French Word of the Day: Estivant

Ready for your daily dose of French vocab? Here's today's word 'estivant'.

French Word of the Day: Estivant

It seems like half of France is doing this at the moment, but if you're joining the lucky hoards heading off on holiday, here is a word you will need.

Why do I need to know estivant/estivante?

As we head into peak holiday season, this word could well apply to you if you're jetting off abroad, or just downing tools and heading off to the country for a while.

So, what does it mean? 

Estivant/estivante (ess-tee-vaun/ ess-tee-vante) is a noun meaning 'holidaymaker'.

Applying specifically for those getting away in summer, coming from the adjective 'estival' or 'summery', you are an 'estivant' (for men) or an 'estivante' (for woman) if you're heading on holiday this season. 

The opposite of an hivernant/hivernante, which apply to winter travellers, these are words that are appropriate in France.

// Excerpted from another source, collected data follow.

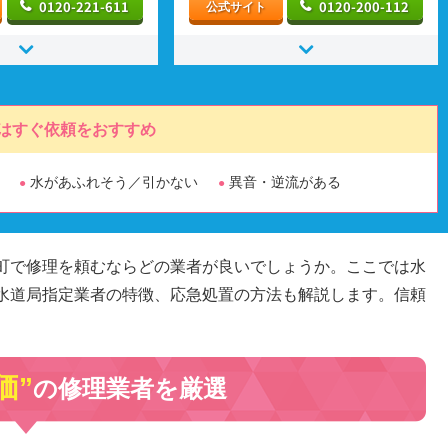
0120-221-611
0120-200-112
公式サイト
はすぐ依頼をおすすめ
水があふれそう／引かない
異音・逆流がある
町で修理を頼むならどの業者が良いでしょうか。ここでは水
水道局指定業者の特徴、応急処置の方法も解説します。信頼
価”
の修理業者を厳選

Named the world's most visited destination by international tourists in 2017, according to the United Nations World Tourism Organisation, France welcomed nearly 87 million 'estivants' and 'hivernants' two years ago.  

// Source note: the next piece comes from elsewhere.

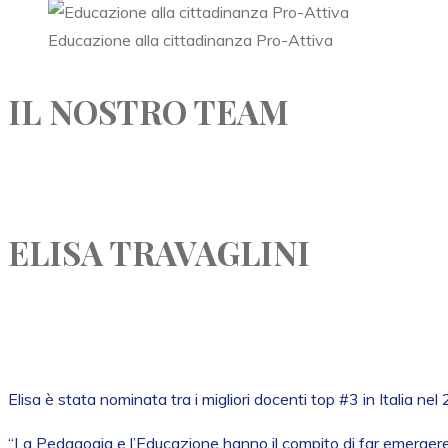
Educazione alla cittadinanza Pro-Attiva
IL NOSTRO TEAM
ELISA TRAVAGLINI
Elisa è stata nominata tra i migliori docenti top #3 in Italia n
“La Pedagogia e l’Educazione hanno il compito di far emergere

The hivernant is not to be confused with the treve hivernale. Also deriving from the word hiver (winter) the treve hivernale refers to the winter period when landlords are legally forbidden from evicting their tenants, even if they are in rent arrears. The truce runs from November 1st to March 31st every year.

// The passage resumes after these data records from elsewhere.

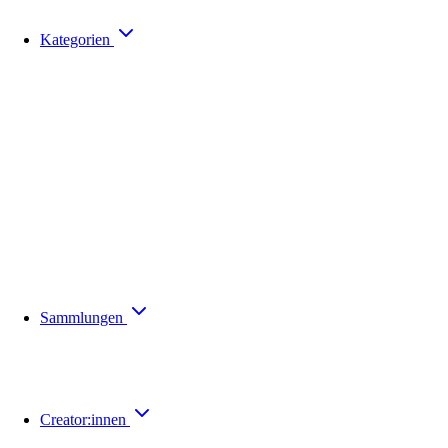
Kategorien
Sammlungen
Creator:innen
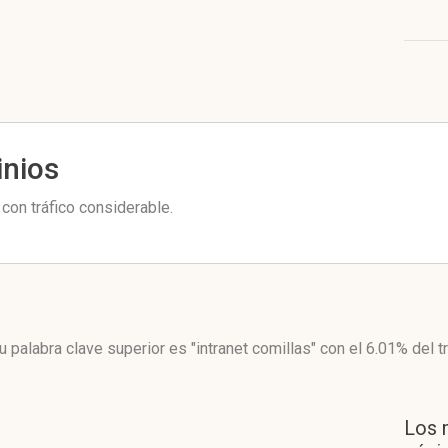
inios
con tráfico considerable.
u palabra clave superior es "intranet comillas"
con el 6.01%
del t
Los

For French people themselves, August is the big holiday month during les grandes vacances, which applied specifically to a break over the holiday months.

During August the big cities, particularly Paris, pretty much empty out and  there's even a day named Black Saturday, normally taking place at the end of July, which is infamous for its traffic jams as the French people hit the road on holiday. 


Les estivants triplent la population de cette ville. – The holidaymakers triple the population of this town. 

Elle habite ici ? Non, elle est une estivante. – Does she live here? No, she is a holidaymaker.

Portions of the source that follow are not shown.